The batsman hit the bowler straight back over his head, a sweetly timed, powerfully struck shot that surely ranked among the biggest seen in these conditions. We’ll never know how far it might have travelled – a six surely, but into the stands or out of the stadium? – because of the wall in the way. As it was, the ball bounced off brick and into the outstretched hand of the fielder standing in a position that somehow combined silly-mid-off with long-off. One hand one bounce. The batter was gone.
It was the best action the spectators got all day at Trent Bridge. For most of Sunday – excluding two tantalising patches of sunshine – the wet conditions confined the optimistic fans who stuck around to whatever shelter they could find. Umbrellas, awnings and bars came into play – even the huddled trio of chairs under the stairwell in the Radcliffe Road Stand known as the Hadlee Waiting Area, long assumed to be an existential joke understood only by the Notts faithful.
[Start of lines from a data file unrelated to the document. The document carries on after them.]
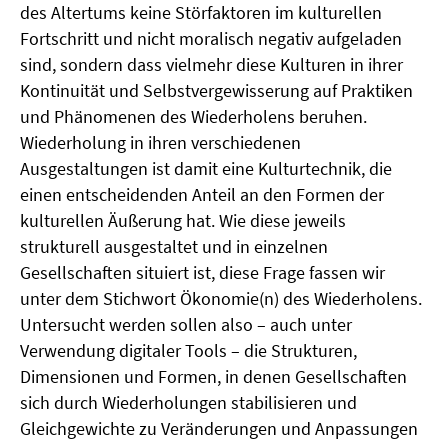
des Altertums keine Störfaktoren im kulturellen
Fortschritt und nicht moralisch negativ aufgeladen
sind, sondern dass vielmehr diese Kulturen in ihrer
Kontinuität und Selbstvergewisserung auf Praktiken
und Phänomenen des Wiederholens beruhen.
Wiederholung in ihren verschiedenen
Ausgestaltungen ist damit eine Kulturtechnik, die
einen entscheidenden Anteil an den Formen der
kulturellen Äußerung hat. Wie diese jeweils
strukturell ausgestaltet und in einzelnen
Gesellschaften situiert ist, diese Frage fassen wir
unter dem Stichwort Ökonomie(n) des Wiederholens.
Untersucht werden sollen also – auch unter
Verwendung digitaler Tools – die Strukturen,
Dimensionen und Formen, in denen Gesellschaften
sich durch Wiederholungen stabilisieren und
Gleichgewichte zu Veränderungen und Anpassungen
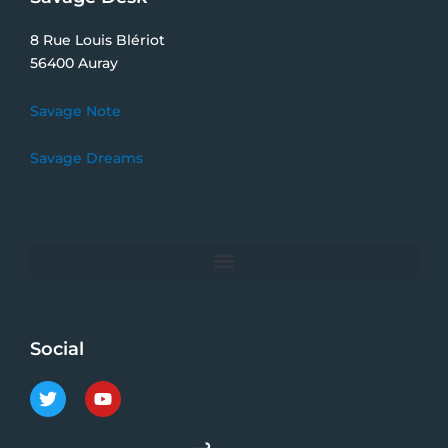
8 Rue Louis Blériot
56400 Auray
Savage Note
Savage Dreams
Social
T
Y
w
o
i
u
t
t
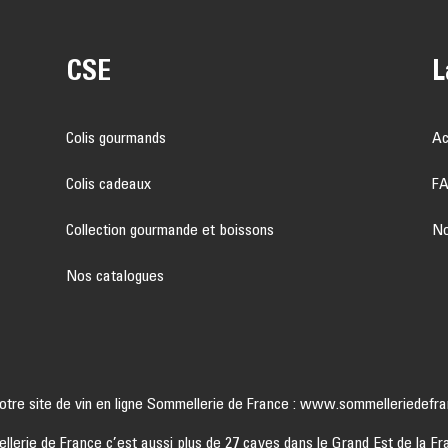
CSE
L
Colis gourmands
Ac
Colis cadeaux
F
Collection gourmande et boissons
No
Nos catalogues
notre site de vin en ligne Sommellerie de France :
www.sommelleriedefra
lerie de France c’est aussi plus de 27 caves dans le Grand Est de la Fr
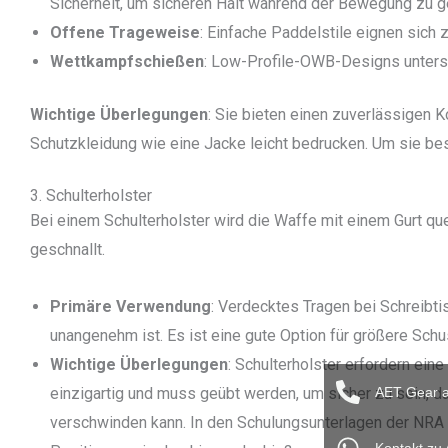
Sicherheit, um sicheren Halt während der Bewegung zu g
Offene Trageweise
: Einfache Paddelstile eignen sich 
Wettkampfschießen
: Low-Profile-OWB-Designs unters
Wichtige Überlegungen
: Sie bieten einen zuverlässigen K
Schutzkleidung wie eine Jacke leicht bedrucken. Um sie bes
3. Schulterholster
Bei einem Schulterholster wird die Waffe mit einem Gurt qu
geschnallt.
Primäre Verwendung
: Verdecktes Tragen bei Schreibt
unangenehm ist. Es ist eine gute Option für größere Sch
Wichtige Überlegungen
: Schulterholster erfordern ei
einzigartig und muss geübt werden, um sicher zu sein, 
AET Gear a
verschwinden kann. In den Schulungsunterlagen der NRA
And here, on the concourse, where a man called Sunit had constructed a wicket from rucksacks and got the passing kids playing with a soft ball and a plastic bat.
No batter made more than five runs in the makeshift session, but to be fair they were constrained by a leg theory field. Also, you had to retire at five. Gathered parents witnessed a couple of smart caught-and-bowleds, and the even more remarkable sight of two stewards walking across the wicket.
Sunit, who coaches kids in the All Stars programme, managed them with charm and discretion, and they walked on without calling a halt. Guerrilla cricket: the ECB outreach team’s dream.
Even after a wet draw at Trent Bridge, there’s reason to hope that this series could be just as good an advert for the game – a slow-burning complement to the Hundred’s hard sell. No one is pretending that it wouldn’t have been better, fairer, and more entertaining to both sides to have witnessed a nerve-clenching fifth-day outcome to this match. But the unsatisfactory outcome, not to mention Joe Root’s almost solo hand in securing it, sets things up intriguingly for the four Tests to come.
From the very first over, when Jasprit Bumrah boobytrapped Rory Burns for a duck, these four days have been a scintillating refresher for anyone feeling alienated by the Hundred hype, or robbed of their favourite flavour of the game. Even the rare slower phases, when the finger might have been tempted to stray to the remote, have contained all the chess moves, feints and stratagems that Test fans love about the game.
For long periods the Dukes ball swung like a minor aristocrat from the 1920s and seamed like a Singer machine. Steely openers faced down the difficult conditions with patient resolve – even if, a little unexpectedly, they were India’s.
And as if to a TV scheduler’s wishes, Sam Curran has twice strode to the crease in the primetime afternoon television slot, and given us a high-tempo performance. Neither side’s batting lineup has yet shown what it may be capable of, but there’s been plenty here to suggest an evenly weighted and frankly tasty encounter stretching across the next six weeks.
One fascinating question, after the festival feel at Trent Bridge, is what kind of a spirit the rest of the contest will be fought in. Both captains have spoken in the past week about the importance of enjoying the sport they play. Virat Kohli said before the match that he had learned to embrace his expressive side, but also to be mindful of the opportunity each moment on the field presented. “To make every ball count”, were his actual words, although it’s just possible he’d been subliminally programmed to repeat the Hundred’s brand messaging.
Root, meanwhile, was inspired enough by his own day-four team-talk – encouraging his batters to remember how much fun batting actually was – that he scored a splendid and match-saving century. His captaincy has borne an extraordinary toll over the past couple of years, but sometimes words can set you free, and his joy at the crease on Saturday was undeniable.
The sight of the two captains joking about Kohli’s burned reviews, or leaving the field together, laughing and smiling, was one for Spirit of Cricket acolytes to savour. But there has been plenty of fire in the middle, too. Ollie Robinson showed no deference to anyone in his second Test and was happy to bring the heat to India’s batsmen with words as well as short balls. On Saturday, Mohammed Siraj got stuck into England’s lower order and the fact that he gave Jonny Bairstow a finger-to-the-lips send-off can only suggest that they responded in kind.
It’s a curious situation when Kohli is the man telling his fielders to calm down. But then it’s an interesting planet on which Bairstow is the one in the England team playing the best defensive shots. Lord’s will provide plenty of opportunity for more eyebrow raising. And it’s all good fun.